▶ _PROBLEM TO WORK ON_:
Every entry has to be restated word for word.

[Collected data entries]

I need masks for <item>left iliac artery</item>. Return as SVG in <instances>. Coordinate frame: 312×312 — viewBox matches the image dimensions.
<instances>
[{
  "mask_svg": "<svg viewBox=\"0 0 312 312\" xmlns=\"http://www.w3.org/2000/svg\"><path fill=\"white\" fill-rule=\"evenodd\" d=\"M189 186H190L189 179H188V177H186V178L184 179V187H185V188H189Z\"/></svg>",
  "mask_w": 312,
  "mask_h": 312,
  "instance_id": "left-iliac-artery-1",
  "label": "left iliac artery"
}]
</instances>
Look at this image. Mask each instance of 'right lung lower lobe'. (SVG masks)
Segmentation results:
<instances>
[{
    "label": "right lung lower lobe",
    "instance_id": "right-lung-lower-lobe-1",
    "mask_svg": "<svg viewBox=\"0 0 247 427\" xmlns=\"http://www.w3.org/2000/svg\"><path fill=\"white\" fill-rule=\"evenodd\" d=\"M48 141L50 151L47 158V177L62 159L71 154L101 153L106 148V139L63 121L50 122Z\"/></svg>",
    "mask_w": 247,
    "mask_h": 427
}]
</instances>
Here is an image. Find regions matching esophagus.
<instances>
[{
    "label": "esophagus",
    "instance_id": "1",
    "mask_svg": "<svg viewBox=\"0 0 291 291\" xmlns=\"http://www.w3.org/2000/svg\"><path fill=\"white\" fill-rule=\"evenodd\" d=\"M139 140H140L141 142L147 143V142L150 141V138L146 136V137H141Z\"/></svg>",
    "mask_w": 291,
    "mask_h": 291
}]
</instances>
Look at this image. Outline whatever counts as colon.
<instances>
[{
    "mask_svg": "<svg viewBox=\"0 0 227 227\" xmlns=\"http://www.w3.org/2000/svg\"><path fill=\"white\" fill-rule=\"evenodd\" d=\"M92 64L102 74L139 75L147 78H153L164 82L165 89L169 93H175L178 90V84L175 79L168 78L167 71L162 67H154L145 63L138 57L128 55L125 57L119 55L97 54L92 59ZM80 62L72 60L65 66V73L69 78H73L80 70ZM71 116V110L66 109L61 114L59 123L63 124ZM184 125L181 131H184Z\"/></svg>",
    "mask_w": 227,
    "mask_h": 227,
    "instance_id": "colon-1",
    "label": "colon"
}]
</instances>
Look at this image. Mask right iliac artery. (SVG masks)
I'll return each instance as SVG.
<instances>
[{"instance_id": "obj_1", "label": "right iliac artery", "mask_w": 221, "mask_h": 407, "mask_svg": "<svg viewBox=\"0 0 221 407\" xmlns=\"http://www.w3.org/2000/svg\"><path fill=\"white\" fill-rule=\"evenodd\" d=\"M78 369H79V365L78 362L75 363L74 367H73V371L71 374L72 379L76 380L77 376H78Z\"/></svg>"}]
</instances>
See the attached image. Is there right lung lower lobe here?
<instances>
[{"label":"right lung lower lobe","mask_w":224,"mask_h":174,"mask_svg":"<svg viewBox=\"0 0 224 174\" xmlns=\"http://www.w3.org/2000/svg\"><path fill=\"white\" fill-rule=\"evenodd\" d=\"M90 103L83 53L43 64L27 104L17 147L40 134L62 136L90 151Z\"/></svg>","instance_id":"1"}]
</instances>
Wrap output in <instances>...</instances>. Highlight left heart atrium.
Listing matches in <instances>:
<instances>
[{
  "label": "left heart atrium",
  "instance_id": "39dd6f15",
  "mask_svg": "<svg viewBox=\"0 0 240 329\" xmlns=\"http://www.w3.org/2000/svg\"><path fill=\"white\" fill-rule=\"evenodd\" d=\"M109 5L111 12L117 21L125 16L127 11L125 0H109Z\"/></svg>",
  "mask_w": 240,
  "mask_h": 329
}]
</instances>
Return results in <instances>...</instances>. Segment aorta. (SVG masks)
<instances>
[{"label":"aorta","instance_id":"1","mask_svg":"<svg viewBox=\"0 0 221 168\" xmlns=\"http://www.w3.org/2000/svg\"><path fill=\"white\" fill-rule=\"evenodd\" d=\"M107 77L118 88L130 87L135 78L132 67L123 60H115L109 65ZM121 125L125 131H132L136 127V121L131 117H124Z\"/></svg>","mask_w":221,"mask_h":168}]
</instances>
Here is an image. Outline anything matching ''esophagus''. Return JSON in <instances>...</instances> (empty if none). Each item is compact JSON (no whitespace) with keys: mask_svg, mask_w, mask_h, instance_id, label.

▶ _PROBLEM SOLUTION_:
I need masks for <item>left iliac artery</item>. Return as SVG in <instances>. Coordinate frame: 312×312 — viewBox matches the image dimensions.
<instances>
[{
  "mask_svg": "<svg viewBox=\"0 0 312 312\" xmlns=\"http://www.w3.org/2000/svg\"><path fill=\"white\" fill-rule=\"evenodd\" d=\"M189 186H190L189 179H188V177H186V178L184 179V187H185V188H189Z\"/></svg>",
  "mask_w": 312,
  "mask_h": 312,
  "instance_id": "left-iliac-artery-1",
  "label": "left iliac artery"
}]
</instances>
Look at this image. Mask each instance of 'right lung lower lobe'. (SVG masks)
Segmentation results:
<instances>
[{
    "label": "right lung lower lobe",
    "instance_id": "right-lung-lower-lobe-1",
    "mask_svg": "<svg viewBox=\"0 0 247 427\" xmlns=\"http://www.w3.org/2000/svg\"><path fill=\"white\" fill-rule=\"evenodd\" d=\"M48 141L50 151L47 158V177L62 159L71 154L101 153L106 148V139L63 121L50 122Z\"/></svg>",
    "mask_w": 247,
    "mask_h": 427
}]
</instances>
Here is an image. Find regions matching esophagus.
<instances>
[{
    "label": "esophagus",
    "instance_id": "1",
    "mask_svg": "<svg viewBox=\"0 0 291 291\" xmlns=\"http://www.w3.org/2000/svg\"><path fill=\"white\" fill-rule=\"evenodd\" d=\"M139 140H140L141 142L147 143V142L150 141V138L146 136V137H141Z\"/></svg>",
    "mask_w": 291,
    "mask_h": 291
}]
</instances>
Look at this image. Outline whatever counts as colon.
<instances>
[{
    "mask_svg": "<svg viewBox=\"0 0 227 227\" xmlns=\"http://www.w3.org/2000/svg\"><path fill=\"white\" fill-rule=\"evenodd\" d=\"M92 64L102 74L139 75L147 78H153L164 82L165 89L169 93H175L178 90V84L175 79L168 78L167 71L162 67H154L145 63L138 57L128 55L125 57L119 55L97 54L92 59ZM80 62L72 60L65 66V73L69 78H73L80 70ZM71 116V110L66 109L61 114L59 123L63 124ZM184 125L181 131H184Z\"/></svg>",
    "mask_w": 227,
    "mask_h": 227,
    "instance_id": "colon-1",
    "label": "colon"
}]
</instances>
Look at this image. Mask right iliac artery. (SVG masks)
I'll return each instance as SVG.
<instances>
[{"instance_id": "obj_1", "label": "right iliac artery", "mask_w": 221, "mask_h": 407, "mask_svg": "<svg viewBox=\"0 0 221 407\" xmlns=\"http://www.w3.org/2000/svg\"><path fill=\"white\" fill-rule=\"evenodd\" d=\"M78 369H79V365L78 362L75 363L74 367H73V371L71 374L72 379L76 380L77 376H78Z\"/></svg>"}]
</instances>
See the attached image. Is there right lung lower lobe here?
<instances>
[{"label":"right lung lower lobe","mask_w":224,"mask_h":174,"mask_svg":"<svg viewBox=\"0 0 224 174\" xmlns=\"http://www.w3.org/2000/svg\"><path fill=\"white\" fill-rule=\"evenodd\" d=\"M90 103L83 53L43 64L27 104L17 147L40 134L62 136L90 151Z\"/></svg>","instance_id":"1"}]
</instances>
Wrap output in <instances>...</instances>. Highlight left heart atrium.
Listing matches in <instances>:
<instances>
[{
  "label": "left heart atrium",
  "instance_id": "39dd6f15",
  "mask_svg": "<svg viewBox=\"0 0 240 329\" xmlns=\"http://www.w3.org/2000/svg\"><path fill=\"white\" fill-rule=\"evenodd\" d=\"M109 5L111 12L117 21L125 16L127 11L125 0H109Z\"/></svg>",
  "mask_w": 240,
  "mask_h": 329
}]
</instances>
Return results in <instances>...</instances>. Segment aorta. (SVG masks)
<instances>
[{"label":"aorta","instance_id":"1","mask_svg":"<svg viewBox=\"0 0 221 168\" xmlns=\"http://www.w3.org/2000/svg\"><path fill=\"white\" fill-rule=\"evenodd\" d=\"M107 77L118 88L130 87L135 78L132 67L123 60H115L109 65ZM121 125L125 131H132L136 127V121L131 117H124Z\"/></svg>","mask_w":221,"mask_h":168}]
</instances>
Here is an image. Outline anything matching ''esophagus''. Return JSON in <instances>...</instances> (empty if none). Each item is compact JSON (no whitespace) with keys: mask_svg, mask_w, mask_h, instance_id, label.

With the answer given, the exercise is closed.